One who denies that Christ is God cannot become his temple [of the Holy Spirit] . . . (Letters 73:12 [A.D. 253]).



Gregory the Wonderworker


There is one God, the Father of the living Word, who is his subsistent wisdom and power and eternal image: perfect begetter of the perfect begotten, Father of the only-begotten Son.

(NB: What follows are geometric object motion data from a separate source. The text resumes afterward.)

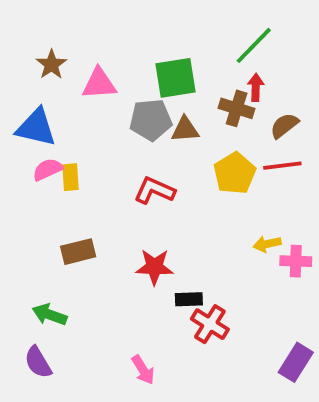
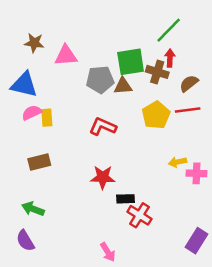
brown star: (51, 64) -> (34, 43), turned -30
green square: (175, 78) -> (131, 62), moved
brown rectangle: (78, 252) -> (39, 162), moved
pink arrow: (143, 370) -> (108, 252), moved

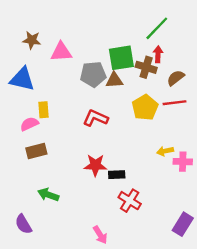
pink semicircle: (32, 113) -> (29, 124), moved
black rectangle: (126, 199) -> (117, 175), moved
green arrow: (33, 209) -> (48, 195), moved

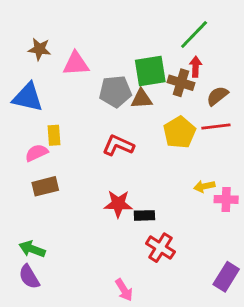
green arrow: (48, 195) -> (32, 249), moved

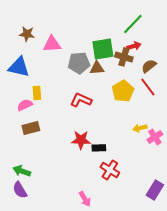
red arrow: (196, 67) -> (134, 46), turned 72
red line: (216, 126) -> (148, 87), turned 60
pink cross: (226, 199) -> (155, 137), turned -35

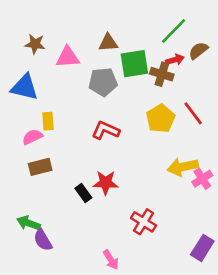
brown semicircle: (149, 66) -> (198, 51), moved
brown triangle: (97, 68) -> (108, 43), moved
yellow arrow: (140, 128) -> (183, 167), size x1.6
black rectangle: (99, 148) -> (83, 193), moved, turned 56
purple semicircle: (20, 190) -> (43, 240), moved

There is one Lord, only of the only, God of God, image and likeness of deity, efficient Word, wisdom comprehensive of the constitution of all things, and power formative of the whole creation, true Son of true Father, invisible of invisible, and incorruptible of incorruptible, and immortal of immortal and eternal of eternal. . . . And thus neither was the Son ever wanting to the Father, nor the Spirit to the Son; but without variation and without change, the same Trinity abides ever (Declaration of Faith [A.D. 265]).



Arnobius


"Well, then," some raging, angry, and excited man will say, "is that Christ your God?" "God indeed," we shall answer, "and God of the hidden powers" (Against the Pagans 1:42 [A.D. 305]).



Lactantius


He was made both Son of God in the spirit and Son of man in the flesh, that is, both God and man (Divine Institutes 4:13:5 [A.D. 307]).



Council of Nicaea I


We believe in one Lord, Jesus Christ, the only-begotten Son of God, God from God, light from light, true God from true God, begotten, not made, one in being with the Father. Through him all things were made (Creed of Nicaea [A.D. 325]).